Discussion in 'Java' started by Roedy Green, Apr 29, 2004.

  1. Roedy Green

    Roedy Green Guest

    Sun set a very bad example by naming a utility
    nativetoascii.

    It will convert various encodings to Unicode and back.

    It should have been a pair of utilities called something like:

    toUnicode and toNative

    or NativeToUnicode and UnicodeToNative

    ASCII is NOT Unicode!


    --
    Canadian Mind Products, Roedy Green.
    Coaching, problem solving, economical contract programming.
    See http://mindprod.com/jgloss/jgloss.html for The Java Glossary.
     
    Roedy Green, Apr 29, 2004
    #1
    1. Advertising

  2. arne thormodsen <> scribbled the following:
    > "Roedy Green" <> wrote in message
    > news:...
    >> Sun set a very bad example by naming a utility
    >> nativetoascii.
    >>
    >> It will convert various encodings to Unicode and back.
    >>
    >> It should have been a pair of utilities called something like:
    >>
    >> toUnicode and toNative
    >>
    >> or NativeToUnicode and UnicodeToNative
    >>
    >> ASCII is NOT Unicode!


    > Reminds me of when I used to work on I18N and someone would ask me a
    > question like "Why is the ASCII code for O-umlaut different on a Mac
    > and a Windows system?". If I was feeling grumpy I'd say "it isn't"
    > and see if they could figure out the point I was making.

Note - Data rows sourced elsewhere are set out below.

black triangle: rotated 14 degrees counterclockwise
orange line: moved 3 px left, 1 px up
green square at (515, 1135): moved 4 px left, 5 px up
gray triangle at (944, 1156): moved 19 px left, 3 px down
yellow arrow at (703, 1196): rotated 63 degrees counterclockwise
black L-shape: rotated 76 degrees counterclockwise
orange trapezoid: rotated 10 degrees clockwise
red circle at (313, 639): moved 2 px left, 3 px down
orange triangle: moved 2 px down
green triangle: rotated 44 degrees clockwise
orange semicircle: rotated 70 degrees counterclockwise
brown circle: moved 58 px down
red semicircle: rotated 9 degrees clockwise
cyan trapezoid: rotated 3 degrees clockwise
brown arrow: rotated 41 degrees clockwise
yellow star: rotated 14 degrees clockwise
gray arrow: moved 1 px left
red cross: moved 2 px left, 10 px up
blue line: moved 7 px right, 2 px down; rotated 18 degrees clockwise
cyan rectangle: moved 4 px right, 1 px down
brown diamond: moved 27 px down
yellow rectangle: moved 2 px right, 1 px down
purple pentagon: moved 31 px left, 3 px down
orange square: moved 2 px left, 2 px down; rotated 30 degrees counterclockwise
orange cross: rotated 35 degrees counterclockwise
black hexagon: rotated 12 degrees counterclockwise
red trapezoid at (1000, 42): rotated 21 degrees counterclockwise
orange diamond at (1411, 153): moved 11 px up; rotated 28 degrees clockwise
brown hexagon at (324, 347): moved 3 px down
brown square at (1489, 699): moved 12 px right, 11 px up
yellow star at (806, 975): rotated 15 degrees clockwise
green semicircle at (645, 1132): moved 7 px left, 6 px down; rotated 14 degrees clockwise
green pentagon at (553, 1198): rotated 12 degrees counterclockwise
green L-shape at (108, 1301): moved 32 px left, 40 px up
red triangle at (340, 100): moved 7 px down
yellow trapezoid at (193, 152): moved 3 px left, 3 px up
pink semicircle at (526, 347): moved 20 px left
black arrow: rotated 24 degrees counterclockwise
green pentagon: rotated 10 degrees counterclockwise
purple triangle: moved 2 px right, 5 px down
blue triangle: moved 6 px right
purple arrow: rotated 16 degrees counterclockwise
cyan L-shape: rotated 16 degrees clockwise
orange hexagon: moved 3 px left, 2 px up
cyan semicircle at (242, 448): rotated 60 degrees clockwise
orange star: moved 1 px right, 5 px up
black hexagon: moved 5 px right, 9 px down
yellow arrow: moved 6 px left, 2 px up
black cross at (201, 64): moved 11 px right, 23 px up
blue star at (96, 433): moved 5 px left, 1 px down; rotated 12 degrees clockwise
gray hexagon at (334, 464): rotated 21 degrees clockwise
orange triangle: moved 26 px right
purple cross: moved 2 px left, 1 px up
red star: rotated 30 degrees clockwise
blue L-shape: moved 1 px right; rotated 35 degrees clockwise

    I've still not yet quite forgiven the incident (on a non-technical
    newsgroup) where someone wrote the UTF-8 rendition of the copyright
    symbol and added "(that's a copyright symbol for the ASCII-impaired)",
    as if ASCII was a generic name for the entire concept of an ordered
    set of character glyphs. What's really infuriating is that the guy
    flamed me for correcting him.

    --
    /-- Joona Palaste () ------------- Finland --------\
    \-- http://www.helsinki.fi/~palaste --------------------- rules! --------/
    "Life without ostriches is like coffee with milk."
    - Mika P. Nieminen
     
    Joona I Palaste, Apr 29, 2004
    #2
    1. Advertising

  3. "Roedy Green" <> wrote in message
    news:...
    > Sun set a very bad example by naming a utility
    > nativetoascii.
    >
    > It will convert various encodings to Unicode and back.
    >
    > It should have been a pair of utilities called something like:
    >
    > toUnicode and toNative
    >
    > or NativeToUnicode and UnicodeToNative
    >
    > ASCII is NOT Unicode!
    >


    Reminds me of when I used to work on I18N and someone would ask me a
    question like "Why is the ASCII code for O-umlaut different on a Mac
    and a Windows system?". If I was feeling grumpy I'd say "it isn't"
    and see if they could figure out the point I was making.

    --arne
     
    arne thormodsen, Apr 29, 2004
    #3
  4. Roedy Green wrote:

    > Sun set a very bad example by naming a utility
    > nativetoascii.
    >
    > It will convert various encodings to Unicode and back.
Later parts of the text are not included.